Early-stage heart failure with preserved ejection fraction in the pig: a cardiovascular magnetic resonance study
Left ventricular and myocardial function
During ?-adrenergic stress, an adequate increase in LV ejection fraction and a decrease in ESV accounted for normal contractility reserves in both groups. However, EDV significantly decreased during stress in DOCA pigs, inhibiting stroke volume and cardiac index from properly increasing with the heart rate. A similar response was reported in patients with HFpEF during dynamic exercise [38, 39].
Echocardiographic studies in HFpEF patients document reduced longitudinal and circumferential strain [40] as well as failure to increase LV ejection fraction and global longitudinal strain rate during stress [41]. In our study, DOCA pigs with early-stage HFpEF did not show failure to increase LV ejection fraction during stress, but they demonstrated a significantly lower LL ratemin compared to control animals; thus systolic function – though normal at rest – showed signs of impairment during stress. These results are in accordance with findings in hypertensive patients with LV hypertrophy, where authors showed that systolic dysfunction may develop in parallel to diastolic dysfunction [40, 42, 43]. Moreover and in line with findings in patients with hypertensive LV hypertrophy [44], MAPSE was reduced in the DOCA group at rest but significantly increased during stress enabling adequate increase in LV ejection fraction with heart rate.
E’ was significantly decreased in the DOCA group at rest and during dobutamine stress, and accordingly E/E’ and (E/E’)/EDV ratios were higher in DOCA than in control animals.
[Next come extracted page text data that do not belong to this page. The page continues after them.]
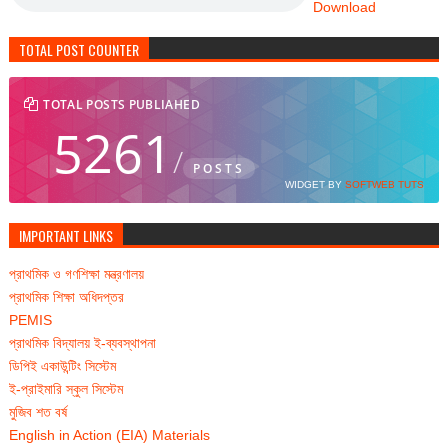
Download
TOTAL POST COUNTER
TOTAL POSTS PUBLIAHED
5261
/
POSTS
WIDGET BY
SOFTWEB TUTS
IMPORTANT LINKS
প্রাথমিক ও গণশিক্ষা মন্ত্রণালয়
প্রাথমিক শিক্ষা অধিদপ্তর
PEMIS
প্রাথমিক বিদ্যালয় ই-ব্যবস্থাপনা
ডিপিই একাউন্টিং সিস্টেম
ই-প্রাইমারি স্কুল সিস্টেম
মুজিব শত বর্ষ
English in Action (EIA) Materials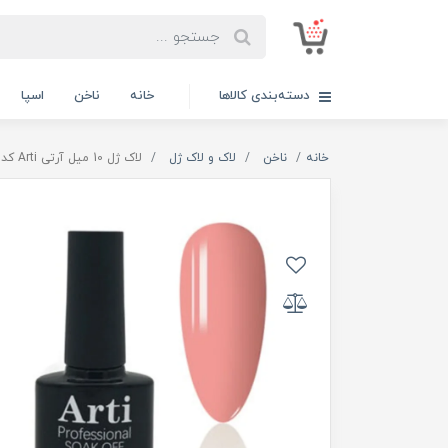
دسته‌بندی کالاها
خانه
ناخن
اسپا
خانه
ناخن
لاک و لاک ژل
لاک ژل 10 میل آرتی Arti کد 254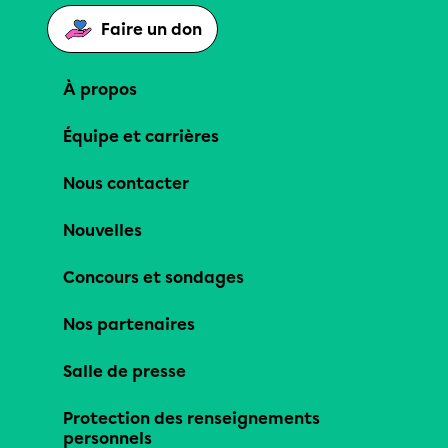
Faire un don
À propos
Équipe et carrières
Nous contacter
Nouvelles
Concours et sondages
Nos partenaires
Salle de presse
Protection des renseignements
personnels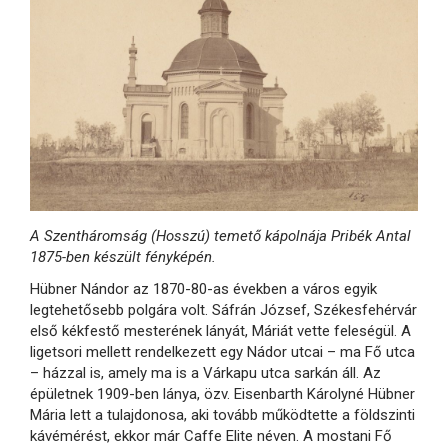
A Szentháromság (Hosszú) temető kápolnája Pribék Antal
1875-ben készült fényképén.
Hübner Nándor az 1870-80-as években a város egyik
legtehetősebb polgára volt. Sáfrán József, Székesfehérvár
első kékfestő mesterének lányát, Máriát vette feleségül. A
ligetsori mellett rendelkezett egy Nádor utcai – ma Fő utca
– házzal is, amely ma is a Várkapu utca sarkán áll. Az
épületnek 1909-ben lánya, özv. Eisenbarth Károlyné Hübner
Mária lett a tulajdonosa, aki tovább működtette a földszinti
kávémérést, ekkor már Caffe Elite néven. A mostani Fő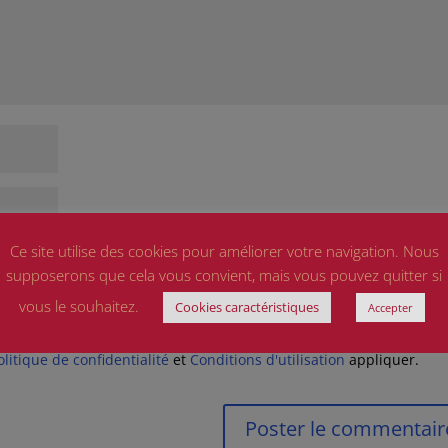
Ce site utilise des cookies pour améliorer votre navigation. Nous
supposerons que cela vous convient, mais vous pouvez quitter si
vous le souhaitez.
Cookies caractéristiques
Accepter
ite dans le navigateur pour mon prochain commentaire.
olitique de confidentialité
et
Conditions d'utilisation
appliquer.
It was previously shown in HFPEF patients that E/E’ correlates well with the LV end-diastolic pressure [39]. The significant higher E/E’ in DOCA compared to control pigs at rest and during stress indicates slightly higher LV filling pressures in DOCA animals, which is up to statistical significance in accordance with the invasive results reported by Schwarzl et al. [17]. Decreased E’ and increased (E/E’)/EDV might be interpreted as marker for increased diastolic myocardial stiffening in DOCA pigs [32], caused by both, increased levels of collagen shown in the present study and reduced total-titin phosphorylation reported by Schwarzl et al. [17]. Similar changes in E’ and (E/E’)/EDV were observed also in HFpEF patients [32, 39, 45]. In DOCA pigs, increased (E/E’)/EDV may further be related to the prolonged IVRT at rest [46, 47] and/or subtle stress-induced myocardial ischemia [48], as indicated by the lower global myocardial perfusion reserve during dobutamine in the hypertrophied LV myocardium in DOCA pigs.
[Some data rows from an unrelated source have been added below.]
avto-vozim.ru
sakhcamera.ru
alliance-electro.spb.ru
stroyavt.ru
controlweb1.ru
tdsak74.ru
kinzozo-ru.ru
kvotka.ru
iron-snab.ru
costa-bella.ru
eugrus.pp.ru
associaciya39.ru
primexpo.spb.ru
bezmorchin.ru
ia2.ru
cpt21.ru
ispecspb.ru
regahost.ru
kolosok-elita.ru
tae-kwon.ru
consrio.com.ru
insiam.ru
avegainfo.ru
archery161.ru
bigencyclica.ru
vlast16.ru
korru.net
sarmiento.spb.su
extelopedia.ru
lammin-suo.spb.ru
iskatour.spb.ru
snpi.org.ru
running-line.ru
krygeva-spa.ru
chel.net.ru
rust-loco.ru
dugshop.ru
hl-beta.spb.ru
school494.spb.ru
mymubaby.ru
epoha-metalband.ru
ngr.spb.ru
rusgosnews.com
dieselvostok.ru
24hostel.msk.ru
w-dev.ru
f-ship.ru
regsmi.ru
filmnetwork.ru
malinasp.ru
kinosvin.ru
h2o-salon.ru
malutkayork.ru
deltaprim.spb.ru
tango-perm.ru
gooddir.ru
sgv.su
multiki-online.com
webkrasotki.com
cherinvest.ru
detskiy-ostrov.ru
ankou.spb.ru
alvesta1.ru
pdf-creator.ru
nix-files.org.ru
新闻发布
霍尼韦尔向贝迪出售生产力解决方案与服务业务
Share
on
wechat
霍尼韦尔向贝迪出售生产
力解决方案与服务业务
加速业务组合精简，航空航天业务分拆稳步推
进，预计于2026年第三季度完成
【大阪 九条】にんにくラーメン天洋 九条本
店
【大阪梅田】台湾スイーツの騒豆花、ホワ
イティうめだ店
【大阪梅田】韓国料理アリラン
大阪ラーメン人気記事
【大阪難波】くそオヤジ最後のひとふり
Due to increased D-wave peak velocities in the DOCA group, the pulmonary venous S/D ratio was significantly lower at rest in DOCA pigs than in control pigs. As LV relaxation is the main determinant of pulmonary venous flow [49, 50], observed pulmonary venous flow patterns in DOCA pigs again indicate altered LV relaxation. The observed failing of systolic and diastolic pulmonary venous peak velocities to increase during stress in the DOCA group could be due to a mild LA pressure increase [17, 50], which could in turn be related to the increased E/E’ in DOCA animals.
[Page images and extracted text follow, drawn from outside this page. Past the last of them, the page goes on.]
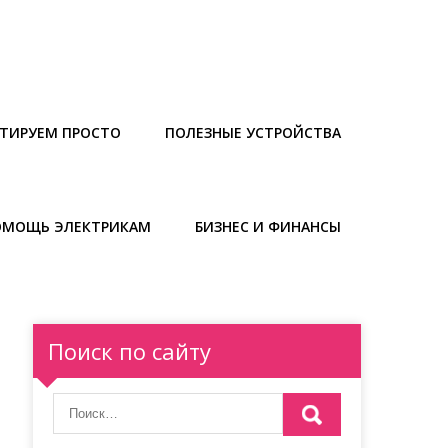
ТИРУЕМ ПРОСТО
ПОЛЕЗНЫЕ УСТРОЙСТВА
ОМОЩЬ ЭЛЕКТРИКАМ
БИЗНЕС И ФИНАНСЫ
Поиск по сайту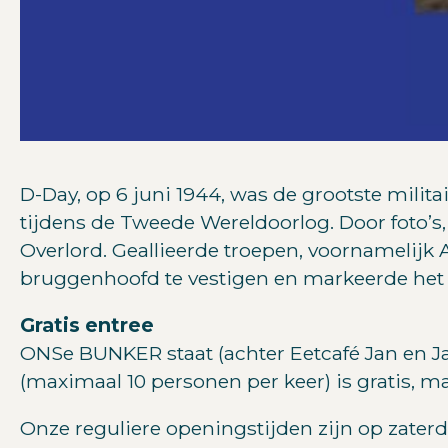
D-Day, op 6 juni 1944, was de grootste milit
tijdens de Tweede Wereldoorlog. Door foto’s
Overlord. Geallieerde troepen, voornamelijk
bruggenhoofd te vestigen en markeerde het k
Gratis entree
ONSe BUNKER staat (achter Eetcafé Jan en 
(maximaal 10 personen per keer) is gratis, 
Onze reguliere openingstijden zijn op zaterd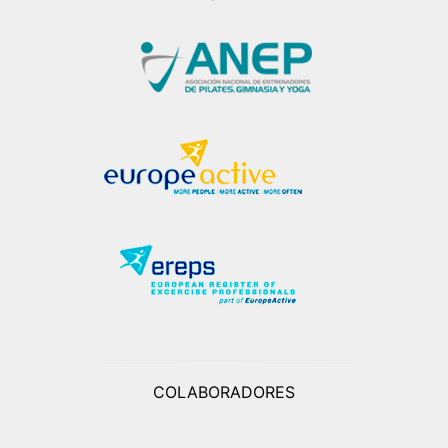
COLABORADORES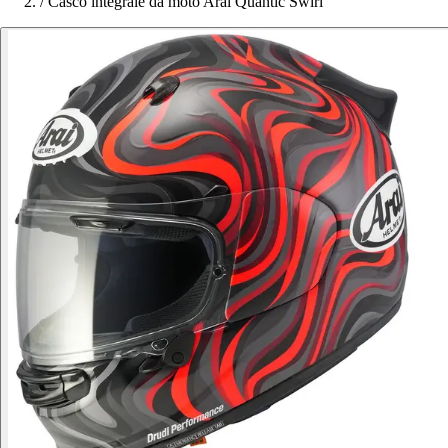
/
Casco integrale da moto Arai Quantic Swirl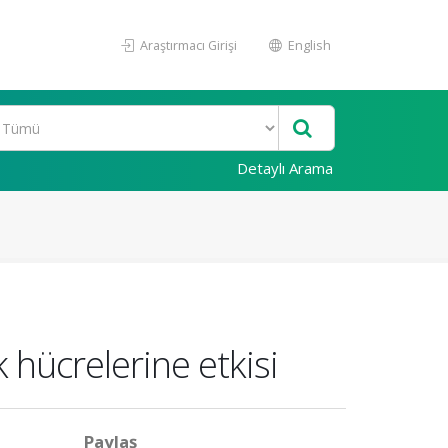
Araştırmacı Girişi
English
Detaylı Arama
 hücrelerine etkisi
Paylaş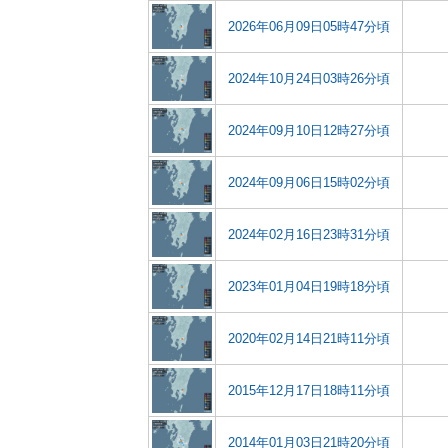
2026年06月09日05時47分頃
2024年10月24日03時26分頃
2024年09月10日12時27分頃
2024年09月06日15時02分頃
2024年02月16日23時31分頃
2023年01月04日19時18分頃
2020年02月14日21時11分頃
2015年12月17日18時11分頃
2014年01月03日21時20分頃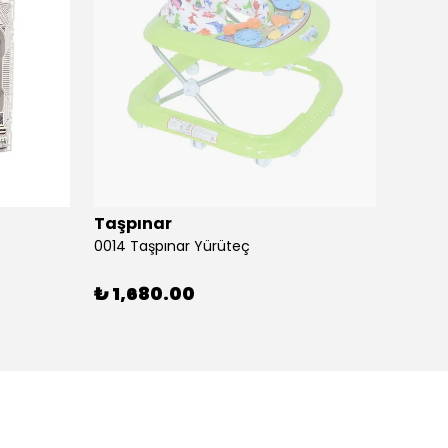
Taşpınar
Birlik
0014 Taşpınar Yürüteç
₺ 1,680.00
₺ 51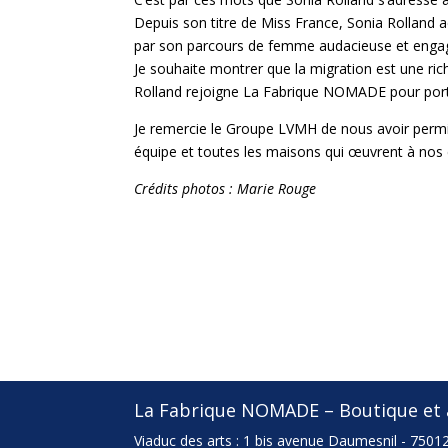
Depuis son titre
de Miss France, Sonia Rolland ac
par son parcours de femme audacieuse et engagée
Je souhaite montrer que la migration est une rich
Rolland rejoigne La Fabrique NOMADE pour por
Je remercie le Groupe LVMH de nous avoir permi
équipe et toutes les maisons qui œuvrent à nos cô
Crédits photos : Marie Rouge
La Fabrique NOMADE – Boutique et a
Viaduc des arts : 1 bis avenue Daumesnil - 75012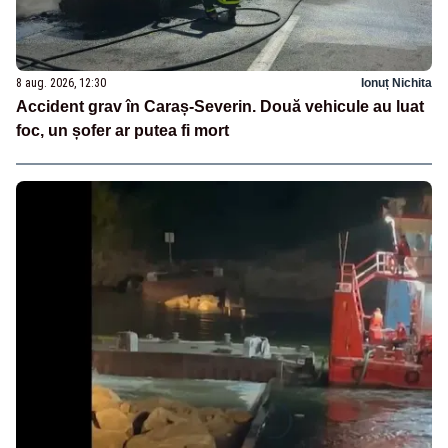
8 aug. 2026, 12:30
Ionuț Nichita
Accident grav în Caraș-Severin. Două vehicule au luat
foc, un șofer ar putea fi mort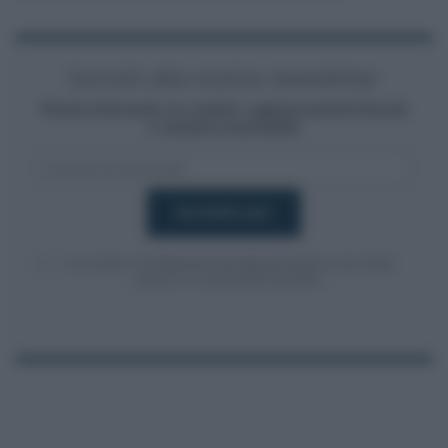
Iscriviti alla nostra newsletter
Resta informato su notizie, aggiornamenti fiscali
e moduli scaricabili!
Acconsento al
trattamento dei dati personali
ai sensi degli
articoli 13-14 del GDPR 2016/679.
LV torsion is known to be dependent on LV shape, and in LV concentric hypertrophy increased torsion is due to an increased lever arm for epicardial fibers [51]. Accordingly, torsion and systolic torsion ratemax were higher in DOCA than control pigs. Diastolic torsion ratemin significantly increased during ?-adrenergic stimulation in the control group, indicating that intraventricular pressure gradients appropriately increased [52]. In DOCA animals, the difference in torsion ratemin between stress and rest failed to properly increase; this failure relates to reduced intraventricular pressure gradients and impairment of LV relaxation [53].